Hay un momento de la infancia en el que todo parece brillar con luz propia, los nuevos colores y sonidos embriagan nuestros sentidos y las emociones son puras. Venimos a este mundo provistos de unos ojos inocentes a través de los cuales solo vemos otros niños con los que reír y jugar. Pero detrás de cada sueño inocente y alegre, acecha una sombra capaz de transformar esos juegos en auténticas pesadillas. El mundo a su alrededor queda cubierto por un oscuro manto de miedo y tristeza que atenúa las risas y rompe su inocencia. Cuando un niño se apaga, es que algo está ocurriendo. El acoso escolar es un problema que llevamos viviendo décadas y que a día de hoy seguimos sin erradicar. En una sociedad en la que parece que "todo vale" debemos ser esas personas que defienden a los que no tienen medios para hacerlo por sí mismos. Hay niños que han sido maltratados durante tanto tiempo, que no son capaces de poner límites y debemos estar allí para ellos.

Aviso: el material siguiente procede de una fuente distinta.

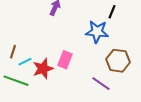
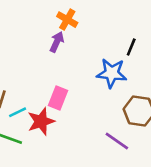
pink rectangle: (65, 60) -> (58, 98), moved

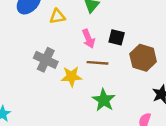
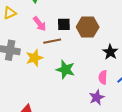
black square: (117, 37) -> (64, 24), moved

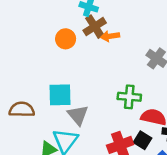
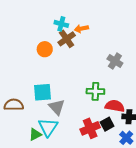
orange arrow: (110, 36) -> (81, 29), moved
black square: (142, 140) -> (107, 124), turned 32

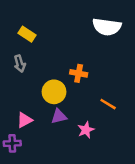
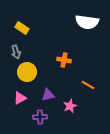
yellow circle: (54, 92) -> (27, 72), moved
purple cross: (12, 143) -> (40, 117), moved

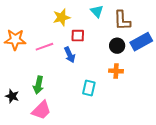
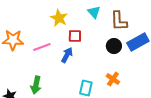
yellow star: (62, 17) -> (59, 18), turned -30
blue arrow: (70, 55) -> (67, 55), turned -126
orange cross: (116, 71) -> (113, 79), moved, turned 32

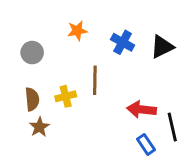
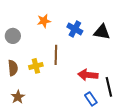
black triangle: (162, 47) -> (102, 32), turned 36
brown star: (39, 127) -> (18, 97), moved

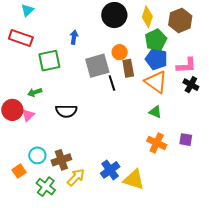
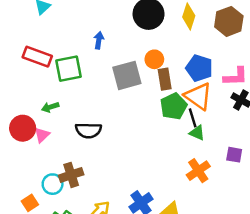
red rectangle: (21, 38) -> (37, 57), moved
green pentagon: (156, 40) -> (174, 106), moved
black line: (112, 83) -> (193, 118), moved
purple square: (186, 140) -> (234, 155), moved
orange cross: (157, 143) -> (198, 171), turned 30
brown cross: (61, 160) -> (71, 175), moved

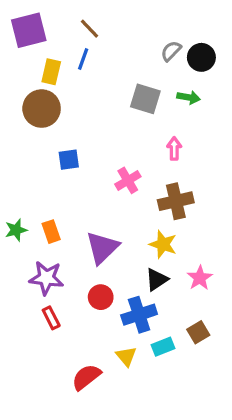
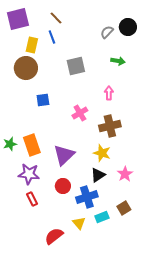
black circle: (201, 57) -> (128, 27), moved
blue line: (83, 59) -> (52, 37), turned -40
gray square: (145, 99) -> (76, 66), moved, turned -30
orange rectangle: (51, 232) -> (32, 145), size x1.5

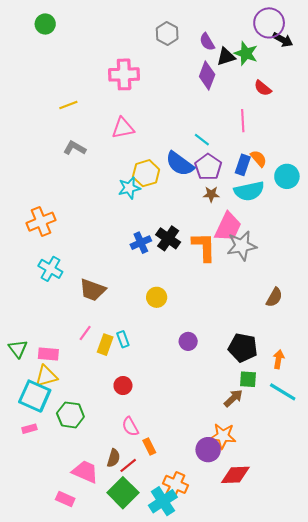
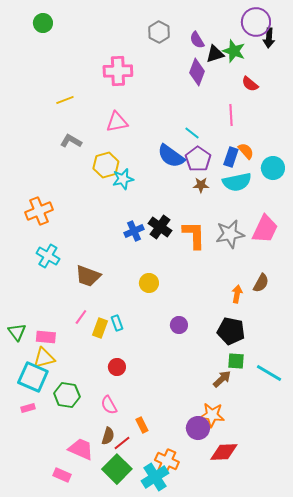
black arrow: (283, 40) -> (269, 38), turned 66
yellow hexagon: (146, 173) -> (106, 165), moved
pink trapezoid: (228, 227) -> (265, 229), moved
orange arrow: (279, 359) -> (237, 294), moved
pink semicircle: (130, 427) -> (109, 405), moved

La inocencia de un niño debe ser siempre cuidada. A veces surgen desde sus propios compañeros actos contra su integridad física y psicológica que hacen que su mundo se apague. Si nacemos inocentes, ¿de dónde viene esa maldad que invade a algunas personas? Muchas veces el entorno modela esta clase de comportamientos que quedan muy lejos de ser producto de la misma mente curiosa que simplemente quería compañeros con los que jugar. Para que a edades tan tempranas surja ese desprecio por cultura, origen o por cualquier diferencia física o intelectual, debe haber un entorno que lleve a ello, no viene innato.
Es necesario educar a la sociedad y hacer ver que tiene la misma responsabilidad aquel que causa directamente el daño como el que es testigo y no lo impide. El silencio es también un arma que puede llevar a estas inocentes almas al fondo de un oscuro pozo en el que sus gritos de ayuda parecen ser ahogados. Los ecos del silencio dejan huella y la educación es clave para escucharlos y protegerlos.